Early stage companies are painfully “misfiring by mis-hiring” the most important role on the sales team. Don’t hire one until…
In Tech, The #1 Most Common Mis-hire is the VP/Head of Sales
In fact, there’s a venture capitalist saying I hate that goes something like “You’ve Got to Get Past Your First VP of Sales’ Carcass” or “The Second VP of Sales Is When You Really Start Selling” or variants thereof.
It especially bugs me because I’m a firm believer in hiring & training fewer, more committed people rather than taking a ‘churn and burn’ approach.
But…but…those VCs are right. Because in start-ups – especially Software-As-A-Service (SaaS)/ tech, it seems like the majority of first VP Sales fail. They don’t even make it 12 months (we’ve heard that the average tenure for VP Sales of early companies in the valley averages 18 months – and that includes the winners – ouch!).

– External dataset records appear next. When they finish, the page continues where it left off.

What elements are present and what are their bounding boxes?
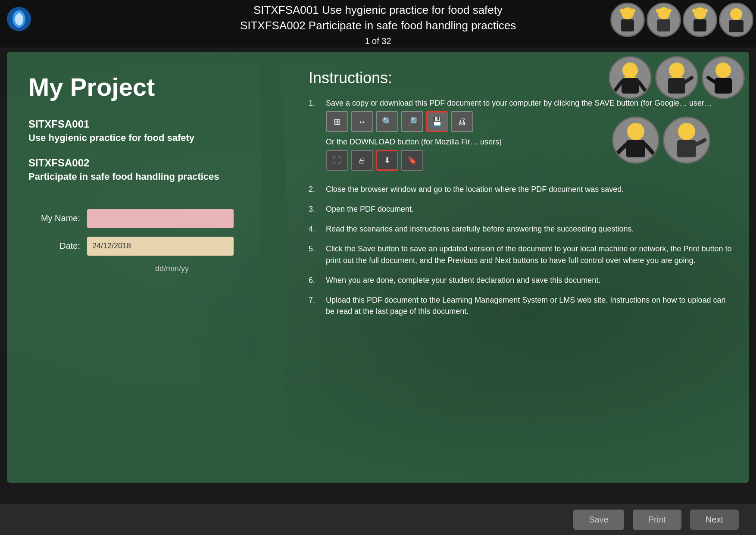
fit-width-btn[interactable]: ↔	[351, 111, 373, 132]
svg-rect-20	[715, 78, 732, 94]
bookmark-btn[interactable]: 🔖	[401, 150, 423, 171]
form-section: My Name: Date: dd/mm/yy	[28, 209, 257, 273]
main-content: My Project SITXFSA001 Use hygienic pract…	[7, 52, 749, 483]
main-avatar-strip	[604, 52, 749, 103]
print-button[interactable]: Print	[633, 510, 681, 530]
svg-point-3	[620, 9, 624, 13]
left-panel: My Project SITXFSA001 Use hygienic pract…	[7, 52, 274, 483]
instruction-4: 4. Read the scenarios and instructions c…	[309, 223, 732, 235]
instruction-7: 7. Upload this PDF document to the Learn…	[309, 294, 732, 317]
expand-btn[interactable]: ⛶	[326, 150, 348, 171]
main-avatar-2	[655, 56, 698, 99]
svg-point-8	[667, 9, 672, 13]
header-title1: SITXFSA001 Use hygienic practice for foo…	[240, 2, 516, 18]
svg-point-21	[627, 123, 644, 140]
avatar-2	[647, 3, 681, 37]
svg-point-17	[669, 63, 684, 78]
header-text: SITXFSA001 Use hygienic practice for foo…	[240, 2, 516, 47]
print-btn[interactable]: 🖨	[451, 111, 473, 132]
svg-rect-6	[657, 19, 670, 31]
svg-point-15	[622, 63, 638, 78]
course1-code: SITXFSA001	[28, 118, 257, 130]
svg-rect-16	[622, 78, 639, 94]
avatar-4	[719, 3, 753, 37]
svg-point-23	[678, 123, 695, 140]
save-btn[interactable]: 💾	[426, 111, 448, 132]
date-hint: dd/mm/yy	[87, 264, 257, 273]
main-avatar-4	[612, 116, 659, 164]
main-avatar-3	[702, 56, 745, 99]
header-title2: SITXFSA002 Participate in safe food hand…	[240, 18, 516, 33]
instruction-2: 2. Close the browser window and go to th…	[309, 184, 732, 195]
svg-rect-22	[626, 140, 645, 157]
svg-point-4	[631, 9, 635, 13]
zoom-in-btn[interactable]: 🔎	[401, 111, 423, 132]
svg-point-19	[715, 63, 731, 78]
svg-point-11	[692, 9, 697, 13]
date-label: Date:	[28, 241, 80, 251]
main-avatar-5	[663, 116, 710, 164]
date-input[interactable]	[87, 237, 234, 256]
main-avatar-strip-2	[608, 112, 715, 168]
save-button[interactable]: Save	[573, 510, 624, 530]
avatar-1	[610, 3, 645, 37]
header: SITXFSA001 Use hygienic practice for foo…	[0, 0, 756, 47]
svg-rect-2	[621, 19, 634, 31]
app-logo	[6, 6, 32, 32]
svg-rect-14	[729, 20, 744, 32]
project-title: My Project	[28, 73, 257, 101]
svg-point-13	[730, 8, 742, 20]
bottom-bar: Save Print Next	[0, 504, 756, 535]
course2-name: Participate in safe food handling practi…	[28, 171, 257, 183]
download-btn[interactable]: ⬇	[376, 150, 398, 171]
name-input[interactable]	[87, 209, 234, 228]
svg-rect-18	[668, 78, 685, 94]
page-count: 1 of 32	[240, 35, 516, 47]
instruction-6: 6. When you are done, complete your stud…	[309, 275, 732, 286]
name-label: My Name:	[28, 213, 80, 223]
course2-code: SITXFSA002	[28, 157, 257, 169]
svg-point-12	[703, 9, 708, 13]
avatar-3	[683, 3, 717, 37]
course1-name: Use hygienic practice for food safety	[28, 132, 257, 144]
avatar-strip	[608, 0, 756, 40]
search-btn[interactable]: 🔍	[376, 111, 398, 132]
print2-btn[interactable]: 🖨	[351, 150, 373, 171]
svg-rect-24	[677, 140, 696, 157]
svg-point-7	[656, 9, 660, 13]
date-row: Date:	[28, 237, 257, 256]
fit-page-btn[interactable]: ⊞	[326, 111, 348, 132]
instruction-5: 5. Click the Save button to save an upda…	[309, 243, 732, 266]
instruction-3: 3. Open the PDF document.	[309, 203, 732, 215]
name-row: My Name:	[28, 209, 257, 228]
main-avatar-1	[609, 56, 652, 99]
next-button[interactable]: Next	[690, 510, 739, 530]
svg-rect-10	[694, 19, 706, 31]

Let’s look at what those Sales VPs should do since most founder/ CEOs are looking for the wrong things – especially first time founders, or founders who haven’t spent much time in or with sales.
Top 5 Things a Great VP of Sales Does At An Early, Growing Company (In Order Of Priority)
#1) Recruiting
You hire a VP Sales not to sell, but to recruit, train and coach other people to sell. So recruiting is 20% + of their time, because you’re going to need a team to sell. And recruiting great reps and making them successful is the #1 most important thing your VP Sales will do. And great VPs of Sales know this.
Peak Insight:
Depending on the industry, between 20 and 33 percent of salespeople aren’t capable of hitting their targets.
#2) Backfilling and Helping His/ Her Sales Team
Helping coach reps to close deals (not doing it for them). Getting hands-on when needed, or in big deals. Spotting issues before they blow up. Seeing opportunities ahead of the horizon.
Peak Insight:
Great Sales VPs boost a team’s confidence during sales slumps and rally them to work together.
#3) Sales Tactics
Training, onboarding. Territories (you need them). Quotas, comp. How to compete. Pitch scripts. Coordinating FUD and anti-FUD. Segmenting customers. Reports. Ensuring they and the team can get what they need from the sales / CRM system. Etc.
Peak Insight:
Create systems – simplify the sales process so reps can develop strong sales habits and tactics.
#4) Sales Strategy
What markets should we expand into? What’s our main bottleneck? Where should our time & money go? What few key metrics tell us the most about the health of our team & growth?
Peak Insight:
Monitor Activity Volumes – are calls, meetings, proposals, etc. in line with typical ratios required to hit targets?
#5) Creating and Selling Deals Him/Herself
This is last of the Top 5. Important, yes for select deals. But last on the list because if your VP Sales (or CEO, for that matter) is doing the closing rather than their team – you’re bottlenecked. No scaling for you, sir.
Peak Insight:
A founder has to accept that a salesperson in a start-up is sometimes like a boxer fighting with one arm.
SO: don’t hire a VP Sales until you are ready to scale and build and fund a small, growing sales team.
And any VP of Sales that doesn’t see this themselves — probably isn’t a great long-term Sales VP for you. Instead, he/she is either just a great individual contributor, a great builder … or a simply a flawed or desperate candidate. One challenge in hiring salespeople is that they’re often extra good at “selling” themselves too…whether or not they’re actually a good fit!